First, I have been able to spend a significant amount of time with my family...especially my Mom, who is slowly but surely warming up to the idea of me being gone for two years. It will never be easy for either of us, but I know how much she loves and supports me and that alone could get me through the rough days in Tanzania. Second, I have been able to read so many books! That might sound trivial and is totally unrelated to my experience as a JV but it's something that I have always loved to do but never had enough time for, especially in college. I feel like it refreshed me a way I was needing badly and I also learned a lot of really cool things. I've also felt so blessed to experience just a little bit of cold, winter weather! As much as I love the summer and a nice warm beach somewhere, I also enjoy snuggling up with a mug of steaming hot coffee and a good book under one of my mom's big quilts...or snuggling with my boyfriend, Jon, at the best (yet probably coldest) Penn State football game of the season!
Speaking of Jon, I think he may have been the best and most unexpected blessing of them all. When I was thinking about applying to JVC this time last year, one of the reasons I felt so confident in being gone for two years was because I wasn't in a serious relationship; in fact, I had pretty much written off the idea all together during senior year so I could focus on my friends and figure out what I would be doing after graduation. I thought that not being in a romantic relationship would make leaving easier...as if it was one less thing I would miss or feel like I was selfishly leaving behind. It turns out that I was totally wrong! First of all, the saying "Wanna make God laugh? Tell him your plans" comes to mind. I think God bringing Jon into my life when He/She did was His/Her way of laughing at my plans. I thought I had it all figured out and that it would be easy to just up and leave with JVC after Scranton if I wasn't in love with someone. Well, I was just plain wrong.

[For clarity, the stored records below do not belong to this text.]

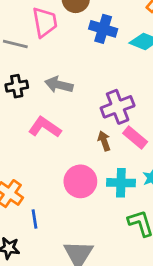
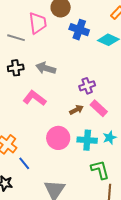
purple cross: (118, 107) -> (87, 86), size x0.7
brown arrow: (104, 141) -> (76, 110), turned 80
blue line: (34, 219) -> (24, 163), turned -32

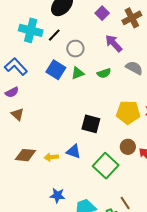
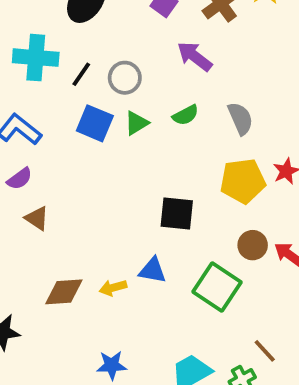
black line: (54, 35) -> (81, 74), moved
gray semicircle: (134, 68) -> (240, 119), moved, turned 48
blue star: (57, 196) -> (112, 365), moved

Actually, having Jon as my best friend and boyfriend has made this process much easier. Not to say that saying 'see ya later' was easy by any means...but I find comfort in knowing that he's there for me through all this. Being with him hasn't just meant adding another person to the list of those I will miss the most....but adding another person to the list of people who love and support me unconditionally. Jon reminds me (more often than I think he realizes) why it is that I feel so called to do this and that I should never, ever give up my crazy big dreams for anything. He has been nothing but selfless when it comes to listening to me constantly talk about (or more often than not, freak out about) my soon-to-be future. His patience, kindness, and love go unmatched by anyone. Whenever I talk to people, they always mention how much I am sacrificing and changing in my lifestyle to do this but I want to take a second to thank Jon for doing the same. This situation is so unique for a couple of 20-somethings and I fall more and more in love with Jon every time he tells me he wants to do this...no matter how crazy other people think we are for trying. I am the luckiest person in the world to have a best friend willing to 'give it hell' to make this work...I couldn't have asked for anything more. There really are not enough words to express how thankful I am for his love and friendship.
I'm not really one for too much PDA but I wanted to recognize and thank Jon for all of the irreplaceable things that he has given me over the last nine months...his ear to listen, his shoulder to cry on, a heart filled to the brim with joy, a new skip in my step, unending support in everything, a friendship I want to hold on to forever, and for teaching me that I really do deserve love.
Saying 'see ya later' at 5:30 this morning was one of the most difficult things I've done in a long time...but the blessing that comes from that is knowing how much love I have in my life.
I love you, Jon Michael Galante, to Tanzania and back.